A robust LinkedIn put up by Mridul Anand, a professor at IIT Delhi, goes viral for its trustworthy reflection on ego, empathy, and emotional intelligence within the classroom. What started as a routine lecture become a shocking confrontation — and a deeper lesson on assumptions and understanding.
For 2 years, Anand had been educating at his alma mater. Issues had been regular till one Monday, when a scholar, largely disengaged all through the semester, abruptly turned animated throughout a dialogue on buyer acquisition prices (CACs), retention curves, and lifelong worth (LTV).
The scholar’s questions, initially welcomed, quickly turned persistent. Although they touched upon matters already lined, he stored probing. As Anand tried to reply, a voice in his head started questioning the scholar’s intentions.
“Is he genuinely curious, or is he simply attempting to argue?”
The change went on for 20 minutes- lengthy sufficient for Anand’s smartwatch to flash a warning: “Irregular coronary heart charge.” Annoyed, he wrapped up the session and assumed the scholar had been difficult his authority.
However the subsequent class introduced a twist.
Exterior the room stood the identical scholar, visibly nervous. He revealed he’d all the time struggled with self-doubt and located it troublesome to talk up in public. Only a day earlier, he had been rejected in a placement group dialogue — the suggestions: “You have to communicate up extra.” That classroom second had been his try to confront his fears and categorical himself.
“What I noticed as defiance was, in reality, braveness,” Anand wrote in his put up.
The episode serves as a reminder of how simply we misread intent, particularly in high-pressure environments like academia or the company world. As Anand mirrored, “We guard our experience, defend authority, and cling to being proper; all of the whereas, lacking what may actually be happening.”
The put up has since resonated extensively throughout LinkedIn and different platforms for its vulnerability and relevance.
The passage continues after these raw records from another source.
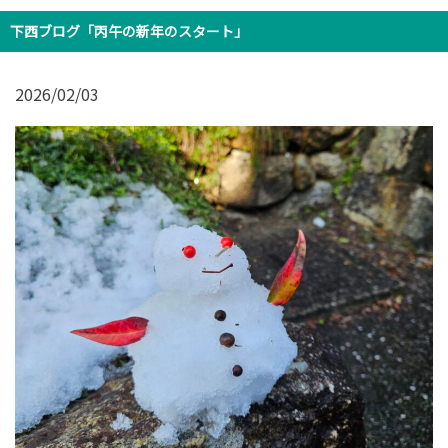
下西ブログ「丙午の新年のスタート」
2026/02/03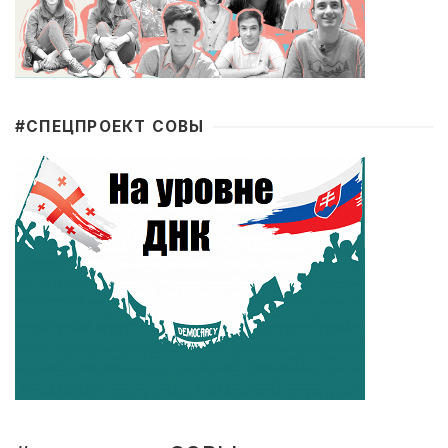
#CПЕЦПРОЕКТ СОВЫ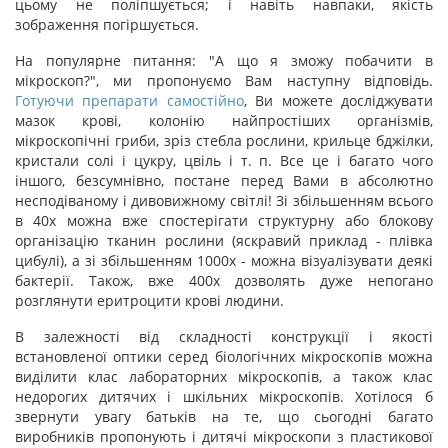
цьому не поліпшується; і навіть навпаки, якість
зображення погіршується.
На популярне питання: "А що я зможу побачити в
мікроскоп?", ми пропонуємо Вам наступну відповідь.
Готуючи препарати самостійно
, Ви можете досліджувати
мазок крові, колонію найпростіших організмів,
мікроскопічні гриби, зріз стебла рослини, крильце бджілки,
кристали солі і цукру, цвіль і т. п. Все це і багато чого
іншого, безсумнівно, постане перед Вами в абсолютно
несподіваному і дивовижному світлі! Зі збільшенням всього
в 40х можна вже спостерігати структурну або блокову
організацію тканин рослини (яскравий приклад - плівка
цибулі), а зі збільшенням 1000х - можна візуалізувати деякі
бактерії. Також, вже 400х дозволять дуже непогано
розглянути еритроцити крові людини.
В залежності від складності конструкції і якості
встановленої оптики серед біологічних мікроскопів можна
виділити клас лабораторних мікроскопів, а також клас
недорогих дитячих і шкільних мікроскопів. Хотілося б
звернути увагу батьків на те, що сьогодні багато
виробників пропонують і дитячі мікроскопи з пластикової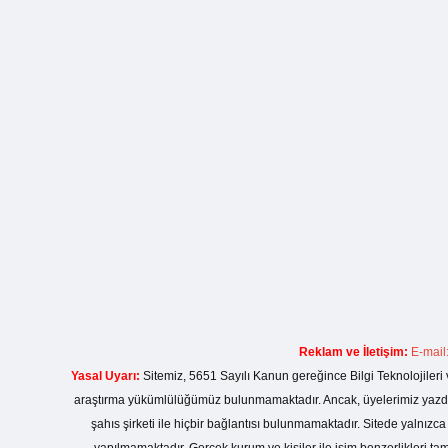
Reklam ve İletişim:
E-mail
Yasal Uyarı:
Sitemiz, 5651 Sayılı Kanun gereğince Bilgi Teknolojileri 
araştırma yükümlülüğümüz bulunmamaktadır. Ancak, üyelerimiz yazdıkla
şahıs şirketi ile hiçbir bağlantısı bulunmamaktadır. Sitede yalnızc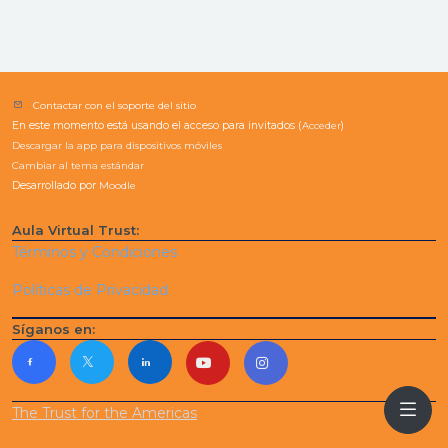
Contactar con el soporte del sitio
En este momento está usando el acceso para invitados (
Acceder
)
Descargar la app para dispositivos móviles
Cambiar al tema estándar
Desarrollado por
Moodle
Aula Virtual Trust:
Términos y Condiciones
Políticas de Privacidad
Síganos en:
The Trust for the Americas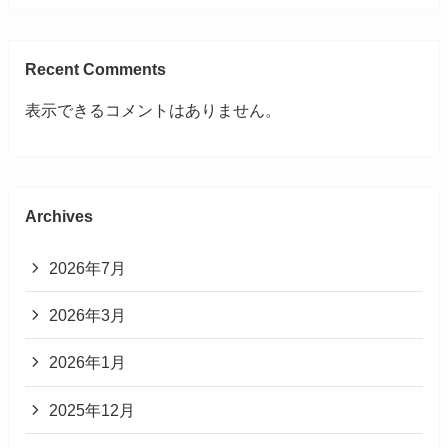
Recent Comments
表示できるコメントはありません。
Archives
2026年7月
2026年3月
2026年1月
2025年12月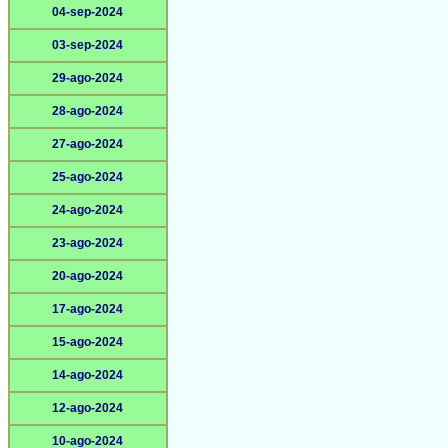
04-sep-2024
03-sep-2024
29-ago-2024
28-ago-2024
27-ago-2024
25-ago-2024
24-ago-2024
23-ago-2024
20-ago-2024
17-ago-2024
15-ago-2024
14-ago-2024
12-ago-2024
10-ago-2024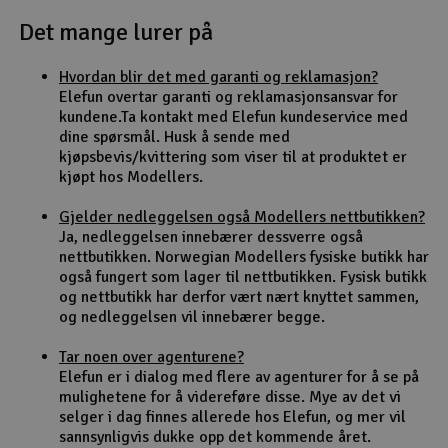
Det mange lurer på
Outlet
Hvordan blir det med garanti og reklamasjon?
Radioutstyr
Elefun overtar garanti og reklamasjonsansvar for
kundene.Ta kontakt med Elefun kundeservice med
Raketter
dine spørsmål. Husk å sende med
kjøpsbevis/kvittering som viser til at produktet er
kjøpt hos Modellers.
Smarthjem, lek & hobby
Gjelder nedleggelsen også Modellers nettbutikken?
Solenergi
Ja, nedleggelsen innebærer dessverre også
H
nettbutikken. Norwegian Modellers fysiske butikk har
også fungert som lager til nettbutikken. Fysisk butikk
Sparkesykler & elkjøretøy
Du
og nettbutikk har derfor vært nært knyttet sammen,
Vi
og nedleggelsen vil innebærer begge.
Verktøy, utstyr & tilbehør
Tar noen over agenturene?
Elefun er i dialog med flere av agenturer for å se på
Gavekort
mulighetene for å videreføre disse. Mye av det vi
selger i dag finnes allerede hos Elefun, og mer vil
sannsynligvis dukke opp det kommende året.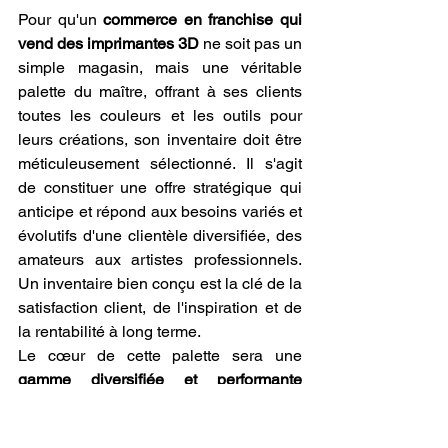
Pour qu'un 
commerce en franchise qui 
vend des imprimantes 3D
 ne soit pas un 
simple magasin, mais une véritable 
palette du maître, offrant à ses clients 
toutes les couleurs et les outils pour 
leurs créations, son inventaire doit être 
méticuleusement sélectionné. Il s'agit 
de constituer une offre stratégique qui 
anticipe et répond aux besoins variés et 
évolutifs d'une clientèle diversifiée, des 
amateurs aux artistes professionnels. 
Un inventaire bien conçu est la clé de la 
satisfaction client, de l'inspiration et de 
la rentabilité à long terme.
Le cœur de cette palette sera une 
gamme diversifiée et performante 
d'imprimantes 3D, validée par le 
franchiseur
. Pour servir une clientèle 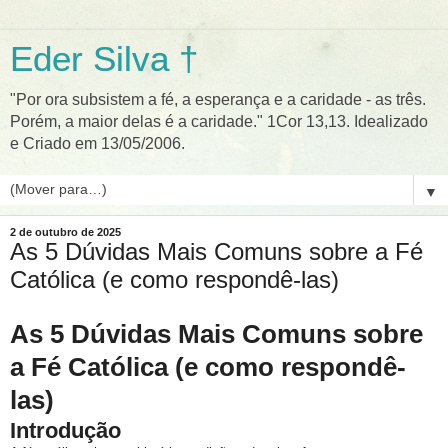
Eder Silva †
"Por ora subsistem a fé, a esperança e a caridade - as três.
Porém, a maior delas é a caridade." 1Cor 13,13. Idealizado
e Criado em 13/05/2006.
▼
2 de outubro de 2025
As 5 Dúvidas Mais Comuns sobre a Fé
Católica (e como respondê-las)
As 5 Dúvidas Mais Comuns sobre
a Fé Católica (e como respondê-
las)
Introdução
It provides a vital perception: questions aren’t all the time challenges — typically, they’re breakthroughs.
Anand closes with a message that has struck a chord on-line:
“Possibly the reply is to fulfill these moments with curiosity, not resistance. To ask: What can I be taught?”
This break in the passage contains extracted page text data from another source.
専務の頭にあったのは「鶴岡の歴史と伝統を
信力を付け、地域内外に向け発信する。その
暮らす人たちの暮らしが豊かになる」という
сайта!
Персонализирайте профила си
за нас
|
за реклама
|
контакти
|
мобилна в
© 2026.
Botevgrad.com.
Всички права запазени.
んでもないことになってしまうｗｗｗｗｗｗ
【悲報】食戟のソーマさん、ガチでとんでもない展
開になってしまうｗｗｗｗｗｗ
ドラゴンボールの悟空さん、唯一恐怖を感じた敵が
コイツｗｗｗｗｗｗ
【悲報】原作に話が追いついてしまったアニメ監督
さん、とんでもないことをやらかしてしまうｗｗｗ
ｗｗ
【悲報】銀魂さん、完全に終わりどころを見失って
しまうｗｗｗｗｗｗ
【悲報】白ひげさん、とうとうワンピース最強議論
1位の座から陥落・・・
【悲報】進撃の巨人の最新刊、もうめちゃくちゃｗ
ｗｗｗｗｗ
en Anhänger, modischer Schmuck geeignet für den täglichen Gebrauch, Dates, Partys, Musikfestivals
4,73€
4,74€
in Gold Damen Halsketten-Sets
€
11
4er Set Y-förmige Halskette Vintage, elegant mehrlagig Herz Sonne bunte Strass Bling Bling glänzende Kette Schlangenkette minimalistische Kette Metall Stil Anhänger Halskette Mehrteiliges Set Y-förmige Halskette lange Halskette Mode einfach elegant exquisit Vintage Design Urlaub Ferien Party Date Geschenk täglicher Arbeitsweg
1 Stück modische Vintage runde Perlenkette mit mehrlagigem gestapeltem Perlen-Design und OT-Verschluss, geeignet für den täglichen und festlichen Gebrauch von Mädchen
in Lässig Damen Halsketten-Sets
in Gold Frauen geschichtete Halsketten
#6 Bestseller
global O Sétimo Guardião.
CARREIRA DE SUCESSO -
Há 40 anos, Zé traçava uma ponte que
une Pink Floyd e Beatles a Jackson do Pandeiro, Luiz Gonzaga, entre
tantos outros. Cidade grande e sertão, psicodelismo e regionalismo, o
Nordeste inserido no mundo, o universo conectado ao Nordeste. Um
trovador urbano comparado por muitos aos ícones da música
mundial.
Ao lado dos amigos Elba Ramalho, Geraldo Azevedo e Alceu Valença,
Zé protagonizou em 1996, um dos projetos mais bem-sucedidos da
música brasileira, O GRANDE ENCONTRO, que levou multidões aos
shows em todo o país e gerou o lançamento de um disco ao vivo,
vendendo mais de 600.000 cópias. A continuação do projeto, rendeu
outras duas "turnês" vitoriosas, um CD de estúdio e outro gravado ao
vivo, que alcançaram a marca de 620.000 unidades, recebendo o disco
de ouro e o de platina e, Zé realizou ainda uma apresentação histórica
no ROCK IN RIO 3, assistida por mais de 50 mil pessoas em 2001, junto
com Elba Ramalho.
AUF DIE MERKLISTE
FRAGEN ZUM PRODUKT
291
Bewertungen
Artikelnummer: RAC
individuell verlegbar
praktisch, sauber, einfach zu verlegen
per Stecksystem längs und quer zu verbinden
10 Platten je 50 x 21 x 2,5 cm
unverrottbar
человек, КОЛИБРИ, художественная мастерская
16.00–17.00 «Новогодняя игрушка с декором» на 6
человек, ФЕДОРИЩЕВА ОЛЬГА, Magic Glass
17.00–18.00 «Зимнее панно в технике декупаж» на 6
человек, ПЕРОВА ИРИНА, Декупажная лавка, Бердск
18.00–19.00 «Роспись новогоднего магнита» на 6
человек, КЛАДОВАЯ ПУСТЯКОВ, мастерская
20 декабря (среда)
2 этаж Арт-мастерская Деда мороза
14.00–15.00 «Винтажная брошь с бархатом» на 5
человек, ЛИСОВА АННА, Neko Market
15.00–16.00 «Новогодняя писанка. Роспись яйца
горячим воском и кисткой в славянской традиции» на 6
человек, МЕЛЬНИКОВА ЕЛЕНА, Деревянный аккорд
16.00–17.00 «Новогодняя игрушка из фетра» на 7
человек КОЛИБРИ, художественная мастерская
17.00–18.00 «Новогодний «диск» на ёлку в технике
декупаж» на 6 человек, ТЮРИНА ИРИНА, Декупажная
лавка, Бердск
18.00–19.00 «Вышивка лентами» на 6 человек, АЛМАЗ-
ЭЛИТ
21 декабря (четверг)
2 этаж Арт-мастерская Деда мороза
Netizens lauded the professor’s candid self-reflection, with many highlighting the emotional depth of his put up.
A consumer wrote, “Thanks for penning this. Undoubtedly been by this and shocked to see that I am not the one one who went by this. I’ll strive the tip you offered.”
One other consumer commented, “Superb how a ‘difficult’ scholar can find yourself educating the most important lesson within the room. Persistence actually does go a great distance!”
“A working example for being non-biased in method within the classroom or wherever else for that matter. Good share,” the third consumer wrote.